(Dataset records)
%%
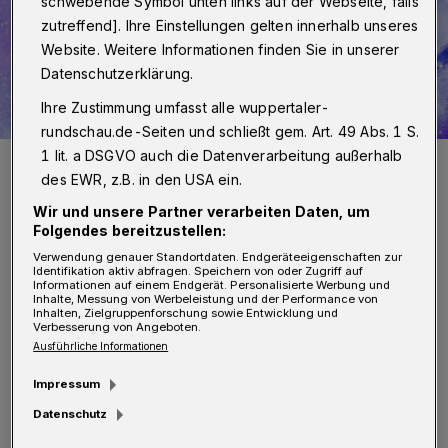
schwebende Symbol unten links auf der Webseite, falls
zutreffend]. Ihre Einstellungen gelten innerhalb unseres
Website. Weitere Informationen finden Sie in unserer
Datenschutzerklärung.
Ihre Zustimmung umfasst alle wuppertaler-
rundschau.de-Seiten und schließt gem. Art. 49 Abs. 1 S.
1 lit. a DSGVO auch die Datenverarbeitung außerhalb
Das Titelbild der neuen Ausgabe.
des EWR, z.B. in den USA ein.
Foto: Pabel-Moewig Verlag
Wir und unsere Partner verarbeiten Daten, um
Folgendes bereitzustellen:
Verwendung genauer Standortdaten. Endgeräteeigenschaften zur
Identifikation aktiv abfragen. Speichern von oder Zugriff auf
Informationen auf einem Endgerät. Personalisierte Werbung und
M
Inhalte, Messung von Werbeleistung und der Performance von
it einem Doppelband läutet die Perry-
Inhalten, Zielgruppenforschung sowie Entwicklung und
Verbesserung von Angeboten.
Rhodan-Serie kurz vor Weihnachten
Ausführliche Informationen
einen neuen Handlungsabschnitt ein: Er
Impressum
kommt unter dem Titel „Mission Magellan“ in
Datenschutz
den Handel. Verfasst hat ihn Corvus, der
%%
*TASK REQUIREMENTS:* Each record above must be retyped exactly, minus its pictures.

*ANSWER FOR THE TASK:*
schwebende Symbol unten links auf der Webseite, falls
zutreffend]. Ihre Einstellungen gelten innerhalb unseres
Website. Weitere Informationen finden Sie in unserer
Datenschutzerklärung.
Ihre Zustimmung umfasst alle wuppertaler-
rundschau.de-Seiten und schließt gem. Art. 49 Abs. 1 S.
1 lit. a DSGVO auch die Datenverarbeitung außerhalb
Das Titelbild der neuen Ausgabe.
des EWR, z.B. in den USA ein.
Foto: Pabel-Moewig Verlag
Wir und unsere Partner verarbeiten Daten, um
Folgendes bereitzustellen:
Verwendung genauer Standortdaten. Endgeräteeigenschaften zur
Identifikation aktiv abfragen. Speichern von oder Zugriff auf
Informationen auf einem Endgerät. Personalisierte Werbung und
M
Inhalte, Messung von Werbeleistung und der Performance von
it einem Doppelband läutet die Perry-
Inhalten, Zielgruppenforschung sowie Entwicklung und
Verbesserung von Angeboten.
Rhodan-Serie kurz vor Weihnachten
Ausführliche Informationen
einen neuen Handlungsabschnitt ein: Er
Impressum
kommt unter dem Titel „Mission Magellan“ in
Datenschutz
den Handel. Verfasst hat ihn Corvus, der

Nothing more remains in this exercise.